Biomedical Engineering, Vanderbilt University, Nashville, Tennessee, USA
Vanderbilt University Institute of Imaging Sciences, Vanderbilt University Medical Center, Nashville, Tennessee, USA.
J Neurol Neurosurg Psychiatry. 2022 Jun;93(6):599-608. doi: 10.1136/jnnp-2021-328185. Epub 2022 Mar 28.
We sought to augment the presurgical workup of medically refractory temporal lobe epilepsy by creating a supervised machine learning technique that uses diffusion-weighted imaging to classify patient-specific seizure onset laterality and surgical outcome.
151 subjects were included in this analysis: 62 patients (aged 18-68 years, 36 women) and 89 healthy controls (aged 18-71 years, 47 women). We created a supervised machine learning technique that uses diffusion-weighted metrics to classify subject groups. Specifically, we sought to classify patients versus healthy controls, unilateral versus bilateral temporal lobe epilepsy, left versus right temporal lobe epilepsy and seizure-free versus not seizure-free surgical outcome. We then reduced the dimensionality of derived features with community detection for ease of interpretation.
We classified the subject groups in withheld testing data sets with a cross-fold average testing areas under the receiver operating characteristic curve of 0.745 for patients versus healthy controls, 1.000 for unilateral versus bilateral seizure onset, 0.662 for left versus right seizure onset, 0.800 for left-sided seizure-free vsersu not seizure-free surgical outcome and 0.775 for right-sided seizure-free versus not seizure-free surgical outcome.
This technique classifies important clinical decisions in the presurgical workup of temporal lobe epilepsy by generating discerning white-matter features.
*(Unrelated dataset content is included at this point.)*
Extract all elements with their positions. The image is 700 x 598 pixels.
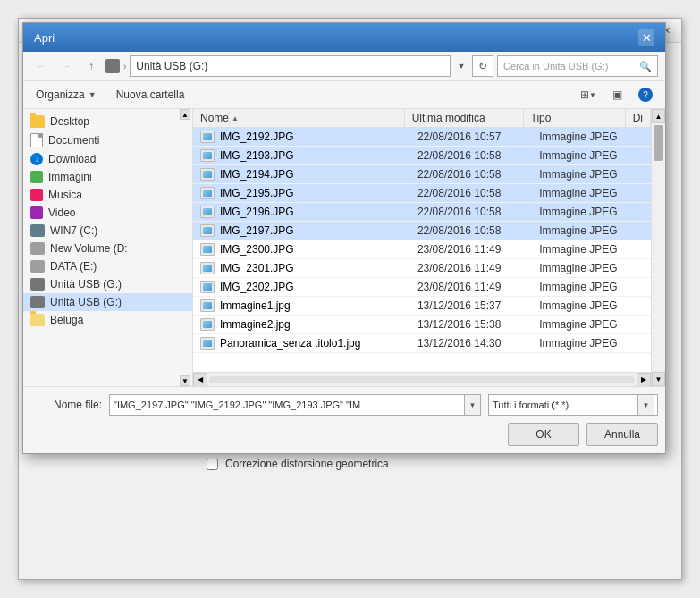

We believe that this work augments existing network connectivity findings in the field by further elucidating important white-matter pathology in temporal lobe epilepsy. We hope that this work contributes to recent efforts aimed at using diffusion imaging as an augmentation to the presurgical workup of this devastating neurological disorder.
我们旨在通过创建一种使用弥散加权成像对特定患者的癫痫起始侧和手术结果进行分类的监督机器学习技术,来增强药物难治性颞叶癫痫的术前评估。
本分析共纳入 151 例受试者:62 例患者(年龄 18-68 岁,36 名女性)和 89 例健康对照者(年龄 18-71 岁,47 名女性)。我们创建了一种使用弥散加权指标对受试者进行分类的监督机器学习技术。具体而言,我们试图对患者与健康对照者、单侧颞叶癫痫与双侧颞叶癫痫、左侧颞叶癫痫与右侧颞叶癫痫以及手术结果无发作与有发作进行分类。然后,我们通过社区检测来降低导出特征的维度,以方便解释。
我们在保留测试数据集中对受试者组进行分类,在交叉验证平均测试中,患者与健康对照者的受试者工作特征曲线下面积为 0.745,单侧与双侧起始癫痫发作的面积为 1.000,左侧与右侧起始癫痫发作的面积为 0.662,左侧无发作与有发作手术结果的面积为 0.800,右侧无发作与有发作手术结果的面积为 0.775。
该技术通过生成辨别白质特征,对颞叶癫痫术前评估中的重要临床决策进行分类。我们认为,通过进一步阐明颞叶癫痫中重要的白质病理学,这项工作补充了该领域现有的网络连通性研究结果。我们希望这项工作有助于最近使用弥散成像作为这种破坏性神经障碍术前评估的补充的努力。